半期報告書-第84期(平成30年10月1日-令和1年9月30日)
経営成績等の状況の概要
(1)財政状態及び経営成績の状況
当上半期におけるわが国の経済は、比較的堅調な世界経済の状況と国内雇用環境の改善が続くなか、緩やかな景気回復が継続している一方で、米中貿易摩擦や欧州の政局の不安定な状況など先行きに不透明感が生じております。
県内の経済状況は、一連の明治維新150周年記念イベントが終わり、全体的に一服感がみられるものの、引き続きインバウンド客の増加により全体としては底堅く推移している一方、雇用情勢は改善が続いているなかで、人手不足感が拡がっております。
このような環境のなか、自動車事業部の乗合バスは、沿線の人口減による輸送人員の減少に応じたダイヤ編成、乗務員不足を考慮したダイヤ編成による運行本数の減少から減収傾向でありますが、その減収を補うべく企業との契約輸送を積極的に行っております。
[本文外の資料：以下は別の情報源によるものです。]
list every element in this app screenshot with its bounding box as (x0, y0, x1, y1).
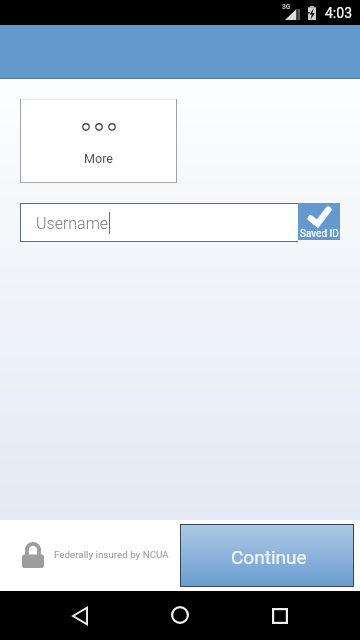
button[interactable]: Saved ID (298, 203, 340, 240)
staticText: More (84, 151, 114, 166)
button[interactable]: Recent apps (256, 592, 304, 640)
button[interactable]: Home (156, 591, 204, 639)
button[interactable]: Continue (180, 524, 354, 587)
button[interactable]: Username (20, 203, 298, 242)
staticText: Username (36, 214, 109, 233)
staticText: 4:03 (325, 5, 352, 21)
staticText: 3G (282, 3, 291, 11)
staticText: Continue (231, 546, 307, 568)
button[interactable]: Back (56, 592, 104, 640)
staticText: Saved ID (300, 228, 339, 240)
button[interactable]: More (20, 99, 177, 183)
staticText: Federally insured by NCUA (54, 549, 169, 560)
空港シャトルバスは、インバウンド客の増加がバス利用増に繋がり、前期に引き続き増収傾向を維持しております。都市間高速バスは、福岡線を主にシニア割引の導入や料金体系の見直しによる利用促進を図りましたことにより事業部全体としては増収となりました。
航空事業部において、空港部門のANAは堅調な国内線需要に下支えされ旅客数が好調に推移したことと受託している国際線の増便もあり増収となりました。日本航空は国内線が比較的高水準の需要で推移したことから旅客数は前年比増となったものの、使用機材の小型化も影響し収入減の要因となりました。営業部門は企画募集旅行の増販と団体旅行の獲得から順調に推移し、インバウンド事業においても中国の代理店との契約も増加し大口の団体を獲得できたこともあり事業全体としては増収となりました。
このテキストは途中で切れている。